Delete Excess Data and Not Lose Stat Significance?

#1
Hi. I'm working with data that may get too large.

I'm wondering if there is a way to keep the data relatively accurate and manageable by deleting "insignificant" data.

For simplicity, let's say it's a top 100 list of all-time (from when our list was started).
Users enter their favorite song.
The vote is ongoing.

Saving multiple data sets (such as by year) is not an option.

My first thought was capping the total unique songs at a certain number.
Yet, once the cap is reached, new unique songs would never make it on the list.

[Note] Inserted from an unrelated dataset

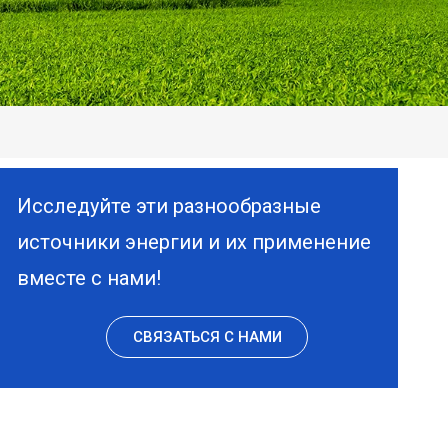
Исследуйте эти разнообразные
источники энергии и их применение
вместе с нами!
СВЯЗАТЬСЯ С НАМИ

So I wondered, when the cap is reached, cutting the lowest ones to make room.
For example, when unique songs reach 1000 (cap), the lowest 500 (cut) would be removed.
This cycle would repeat every time the cap is reached.

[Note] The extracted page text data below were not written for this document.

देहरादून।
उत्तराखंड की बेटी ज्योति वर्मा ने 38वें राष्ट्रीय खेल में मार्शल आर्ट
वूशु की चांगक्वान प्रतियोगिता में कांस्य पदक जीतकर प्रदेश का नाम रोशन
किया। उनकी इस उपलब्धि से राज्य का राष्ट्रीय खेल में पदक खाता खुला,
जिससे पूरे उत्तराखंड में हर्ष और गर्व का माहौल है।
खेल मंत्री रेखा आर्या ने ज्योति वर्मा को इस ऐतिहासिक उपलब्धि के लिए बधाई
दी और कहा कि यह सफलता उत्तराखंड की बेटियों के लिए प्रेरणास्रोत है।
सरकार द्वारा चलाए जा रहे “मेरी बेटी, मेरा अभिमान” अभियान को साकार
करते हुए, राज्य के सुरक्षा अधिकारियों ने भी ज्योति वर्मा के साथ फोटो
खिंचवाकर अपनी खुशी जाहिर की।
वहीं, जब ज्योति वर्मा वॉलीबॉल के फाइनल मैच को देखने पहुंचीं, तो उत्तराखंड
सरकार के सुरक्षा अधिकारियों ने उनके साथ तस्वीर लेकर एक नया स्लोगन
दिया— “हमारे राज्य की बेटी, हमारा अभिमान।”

Yet, I do not know if this gives a nearly un-surmountable advantage to the surviving songs?
Thus, making the list statistically worthless.

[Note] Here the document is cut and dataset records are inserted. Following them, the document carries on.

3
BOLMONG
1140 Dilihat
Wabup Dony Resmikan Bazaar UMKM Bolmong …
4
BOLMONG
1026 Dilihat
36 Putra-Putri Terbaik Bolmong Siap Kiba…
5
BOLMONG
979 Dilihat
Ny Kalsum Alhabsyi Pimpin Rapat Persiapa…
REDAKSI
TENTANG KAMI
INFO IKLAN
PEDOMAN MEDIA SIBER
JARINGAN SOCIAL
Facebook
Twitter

Is there a formula to know what sort of "cap" and "cut" is needed
(to give new entries an equal chance to climb their way to the top)?

Thanks for any insights on how to tackle this.
 

Buckeye

Active Member
#2
What kind of analysis do you plan for the data? Do you have a research question? There is no rule of thumb that makes some data useful and other data useless.
 

hlsmith

Less is more. Stay pure. Stay poor.
#3
Perhaps you need to create database architecture with different data parts stored in different locations and include primary keys.

Deleting data seems like a bad idea for sure. You would definitely have selection bias. You need to at least store meta data. Do you generate revenue from this that just needs to be fed back into the system to expand resources or personnel?
 
#4
Hi. I'm working with data that may get too large.
I'm wondering if there is a way to keep the data relatively accurate and manageable by deleting "insignificant" data.
If you have only one input, such as the example of favorite song, then the question appears to be a decision on what proportion of the votes constitutes "enough" so that the remainder is an insignificant proportion. Sort the list by most votes, and crop the list at any desired level of significance, such as top 99% of votes.

If on the other hand you have a variety of inputs that each contribute to a single value, then the system for reducing that set of inputs to the most significant group with the least loss of detail is called Principal Component Analysis.
 

hlsmith

Less is more. Stay pure. Stay poor.
#5
Do people vote more than once and do they give a score or just say this is the best song? You could purge your old data if you just wanted to say this is the best song in the past 365 days. So just recalculate and drop old data.
 
#6
Thanks for all the responses.

The only analysis is having a relatively accurate top 100
(or whatever number is ultimately decided).

Selection bias is a concern.
If I understood the question, the list is to inform decisions about allocating resources.

There is only one input.
The complicating factor is the vote doesn't close.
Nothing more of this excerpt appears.